Virginia Lawyers Weekly//September 7, 2023//
Where shareholders in a cybersecurity software company pleaded facts showing the company’s September 2021 forecasts did not include meaningful cautionary language about potential risks, and it was plausible the forecasts were made with “actual knowledge” of their falsity, the claims under § 10(b) of the Exchange Act and Rule 10b-5 survived the motion to dismiss.
Background
Plaintiffs assert a claim under § 10(b) of the Exchange Act and Rule 10b-5 against IronNet Inc., Keith B. Alexander, James C. Gerber and William E. Welch. Plaintiffs also bring a § 20(a) control person claim against the individual defendants and a § 20A insider trading claim against Alexander. Defendants have filed a motion to dismiss.
Safe harbor/falsity
The Private Securities Litigation Reform Act, or PSLRA’s, safe harbor provision provides that a defendant “shall not be liable” for any forward-looking statement that is either (1) “identified as a forward-looking statement, and is accompanied by meaningful cautionary statements identifying important factors that could cause actual results to differ materially from those in the forward-looking statement;” (2) “immaterial;” or (3) not “made with actual knowledge by [the speaker] that the statement was false or misleading.”

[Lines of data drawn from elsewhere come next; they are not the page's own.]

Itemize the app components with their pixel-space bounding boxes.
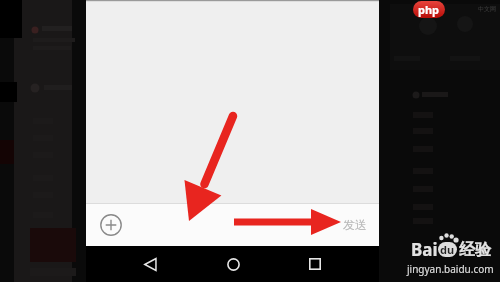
- button[interactable]: Add attachment: [98, 212, 124, 238]
- button[interactable]: Home: [215, 246, 251, 282]
- button[interactable]: 发送: [343, 217, 367, 232]
- staticText: 发送: [343, 217, 367, 232]
- staticText: 经验: [459, 240, 491, 260]
- staticText: jingyan.baidu.com: [407, 262, 494, 276]
- staticText: 中文网: [478, 5, 496, 13]
- button[interactable]: Back: [132, 246, 168, 282]
- staticText: php: [418, 2, 440, 17]
- staticText: du: [440, 242, 455, 257]
- button[interactable]: Recent apps: [297, 246, 333, 282]
- staticText: Bai: [411, 238, 438, 261]
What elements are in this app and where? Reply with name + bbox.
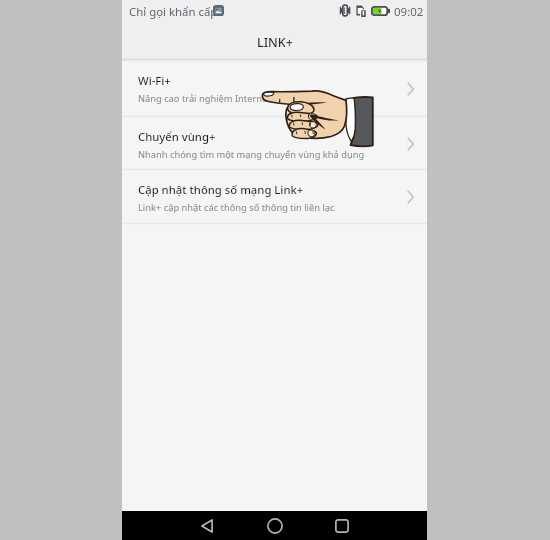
staticText: Chỉ gọi khẩn cấp [129, 4, 218, 20]
staticText: Nâng cao trải nghiệm Internet [138, 92, 271, 105]
staticText: Nhanh chóng tìm một mạng chuyển vùng khả… [138, 148, 365, 161]
button[interactable]: Recent apps [321, 511, 363, 540]
staticText: Chuyển vùng+ [138, 129, 216, 144]
button[interactable]: Cập nhật thông số mạng Link+ [122, 170, 427, 224]
staticText: Link+ cập nhật các thông số thông tin li… [138, 201, 335, 214]
staticText: 09:02 [394, 4, 424, 20]
staticText: Wi-Fi+ [138, 73, 171, 88]
staticText: LINK+ [257, 34, 293, 51]
staticText: Cập nhật thông số mạng Link+ [138, 182, 304, 197]
button[interactable]: Home [254, 511, 296, 540]
button[interactable]: Wi-Fi+ [122, 61, 427, 117]
button[interactable]: Chuyển vùng+ [122, 117, 427, 170]
button[interactable]: Back [186, 511, 228, 540]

With respect to the first prong of the safe harbor, the court finds that the September 2021 forecasts were expressly identified as forward-looking. However defendants’ warnings about potential risks do not rise to the level of meaningful cautionary language.

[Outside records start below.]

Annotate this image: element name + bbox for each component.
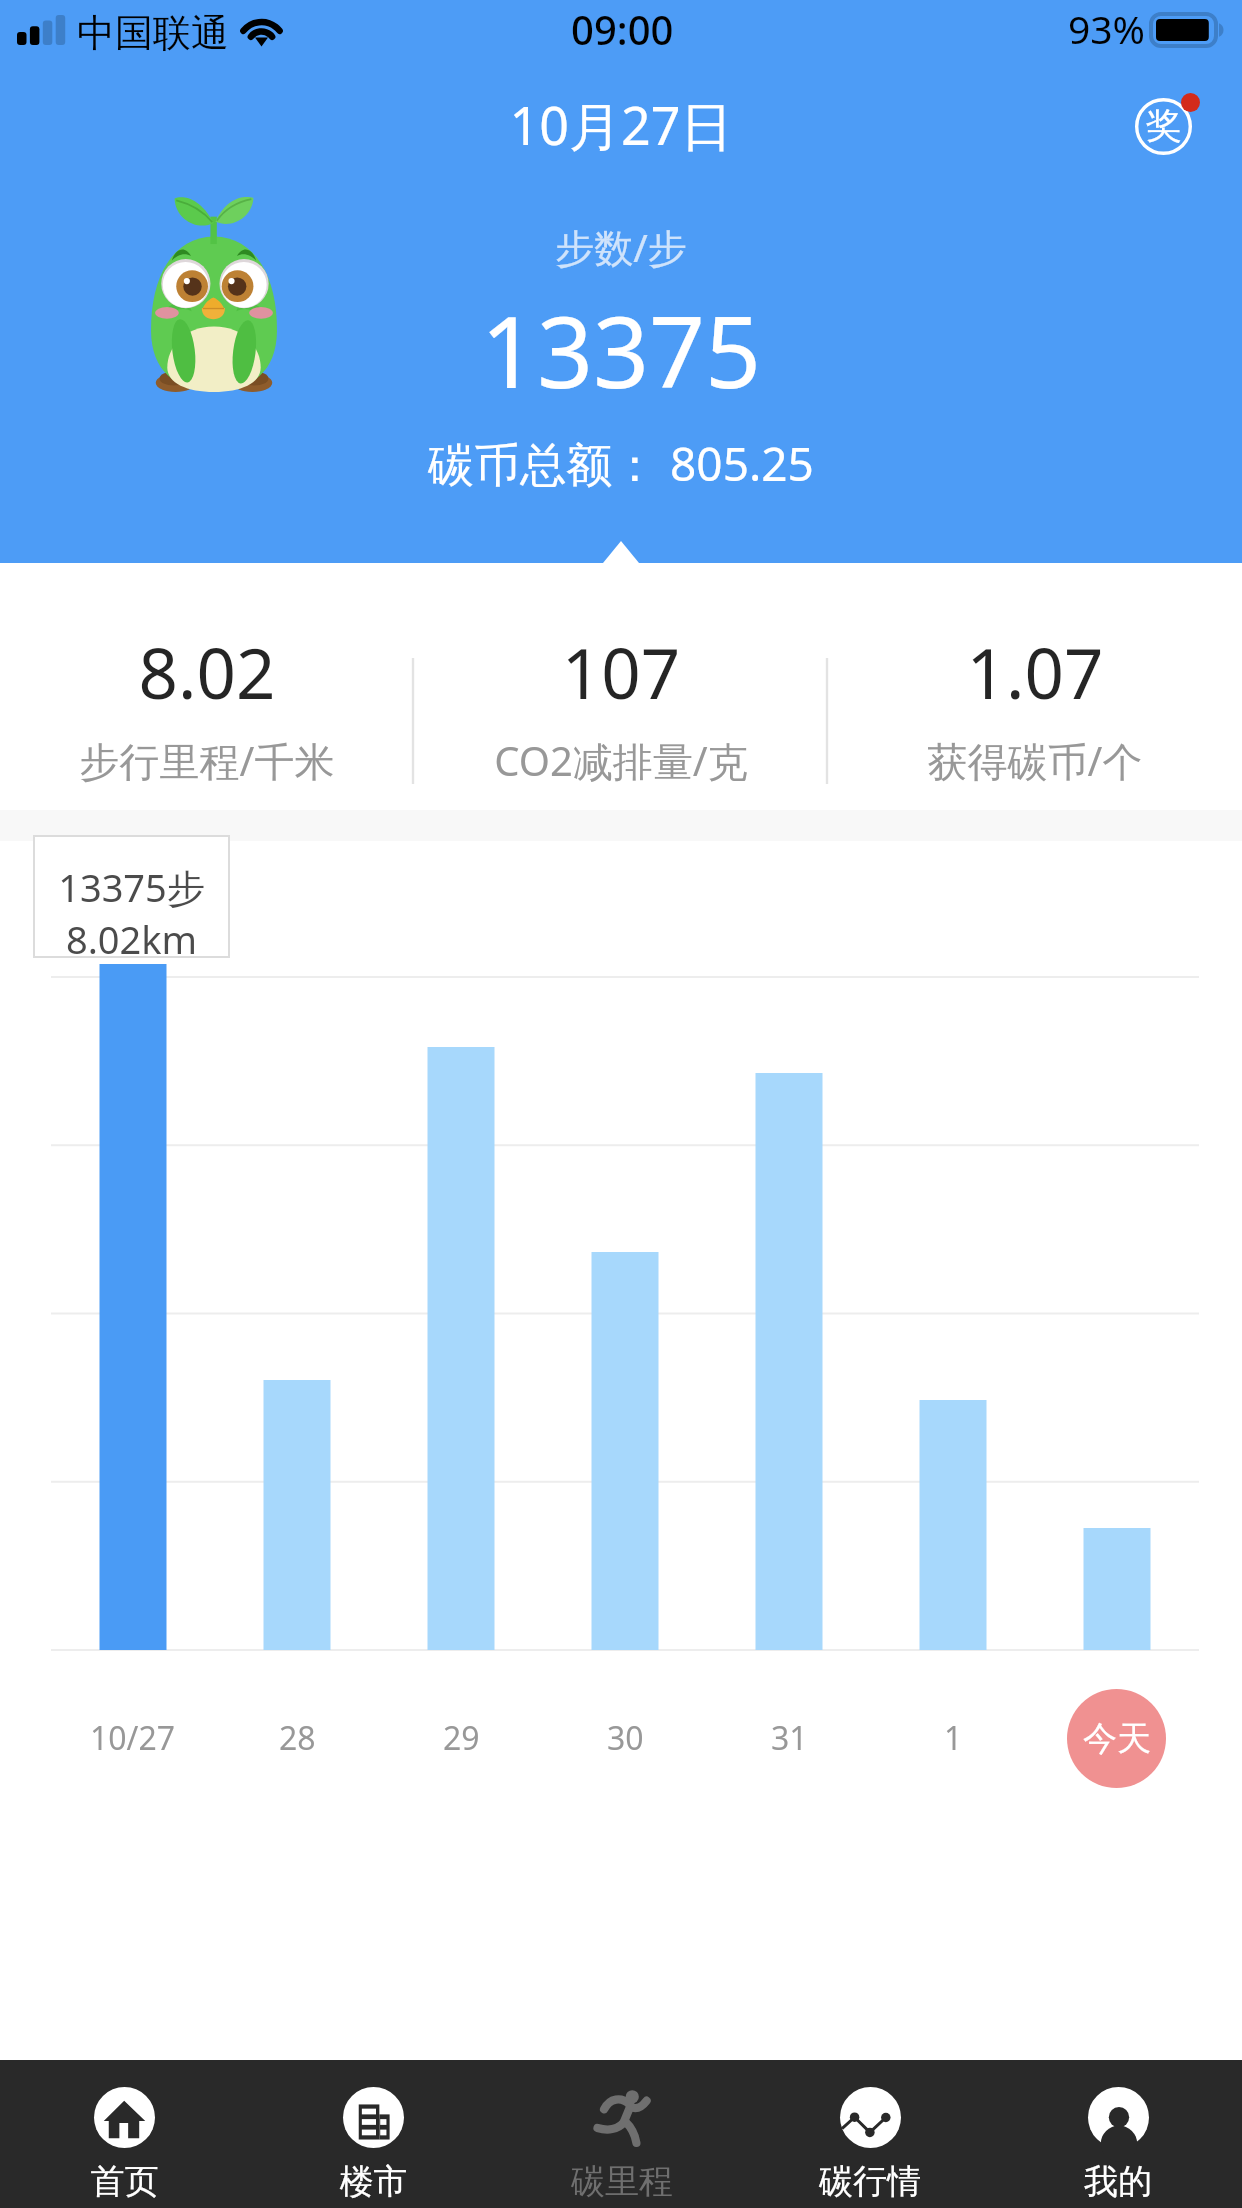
button[interactable]: 30 bbox=[543, 1706, 707, 1770]
staticText: 楼市 bbox=[249, 2160, 498, 2203]
staticText: 今天 bbox=[1083, 1717, 1151, 1760]
staticText: 步数/步 bbox=[0, 220, 1242, 273]
staticText: 8.02km bbox=[34, 913, 229, 965]
button[interactable]: 28 bbox=[215, 1706, 379, 1770]
staticText: 碳币总额： 805.25 bbox=[0, 432, 1242, 495]
button[interactable]: 楼市 bbox=[249, 2060, 498, 2208]
staticText: 1 bbox=[944, 1716, 963, 1760]
staticText: 10/27 bbox=[90, 1716, 176, 1760]
button[interactable]: 首页 bbox=[0, 2060, 249, 2208]
staticText: 30 bbox=[607, 1716, 644, 1760]
button[interactable]: 奖励 bbox=[1135, 98, 1192, 155]
staticText: 碳里程 bbox=[498, 2160, 746, 2203]
staticText: 奖 bbox=[1146, 103, 1182, 148]
button[interactable]: 碳里程 bbox=[498, 2060, 746, 2208]
button[interactable]: 碳行情 bbox=[746, 2060, 994, 2208]
button[interactable]: 8.02 bbox=[0, 563, 414, 810]
staticText: 步行里程/千米 bbox=[0, 733, 414, 788]
button[interactable]: 29 bbox=[379, 1706, 543, 1770]
button[interactable]: 1.07 bbox=[828, 563, 1242, 810]
staticText: 8.02 bbox=[0, 625, 414, 719]
staticText: 我的 bbox=[994, 2160, 1242, 2203]
button[interactable]: 我的 bbox=[994, 2060, 1242, 2208]
staticText: 10月27日 bbox=[0, 89, 1242, 160]
staticText: 31 bbox=[771, 1716, 808, 1760]
staticText: 中国联通 bbox=[77, 9, 229, 57]
button[interactable]: 10/27 bbox=[51, 1706, 215, 1770]
staticText: 首页 bbox=[0, 2160, 249, 2203]
button[interactable]: 今天 bbox=[1067, 1689, 1166, 1788]
staticText: 碳行情 bbox=[746, 2160, 994, 2203]
button[interactable]: 107 bbox=[414, 563, 828, 810]
staticText: 13375 bbox=[0, 283, 1242, 416]
staticText: 13375步 bbox=[34, 861, 229, 913]
button[interactable]: 1 bbox=[871, 1706, 1035, 1770]
staticText: 29 bbox=[443, 1716, 480, 1760]
staticText: 09:00 bbox=[571, 2, 674, 56]
button[interactable]: 31 bbox=[707, 1706, 871, 1770]
staticText: CO2减排量/克 bbox=[414, 733, 828, 788]
staticText: 93% bbox=[1068, 2, 1146, 55]
staticText: 107 bbox=[414, 625, 828, 719]
staticText: 获得碳币/个 bbox=[828, 733, 1242, 788]
staticText: 1.07 bbox=[828, 625, 1242, 719]
staticText: 28 bbox=[279, 1716, 316, 1760]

Turning to the third prong of the safe harbor, the court considers whether defendants’ September 2021 forecasts were made with “actual knowledge” of their falsity. At this early stage of the proceedings, and even with the heightened pleading standards of Rule 9(b) and the PSLRA in mind, the court finds that defendants’ Dec. 15, 2021, press release sufficiently establishes an inference of actual knowledge on their part.
Next, plaintiffs challenge statements from IronNet’s Sept. 14, 2021, press release and Sept. 20, 2021, fireside chat (and the Aug. 6, 2021, prospectus incorporated by reference by each therein), Sept. 20 and 28, 2021, registration statements, and Sept. 30, 2021, prospectus about the current status and future prospects of customer acquisitions and negotiations. But plaintiffs do not allege any facts indicating that the first category of statements were false when made. Second, defendants’ statements referencing growing customer momentum are quintessential examples of puffery upon which a reasonable investor would not rely. These statements cannot form the basis of plaintiffs’ § 10(b) and Rule 10b-5 claim.
Finally, plaintiffs challenge defendants’ Sept. 22 and 28, 2021, registration statements that “w[e] expect that gross margins for the rest of [FY22] to improve slightly to achieve our full year guidance.” If defendants were referring to an increase in gross margins helping them achieve their revenue and ARR forecasts (which the court assumes at this stage of the proceedings), the cautionary language is not meaningful in that it fails to specifically mention that serious risks that could undermine the guidance were just days away from materializing.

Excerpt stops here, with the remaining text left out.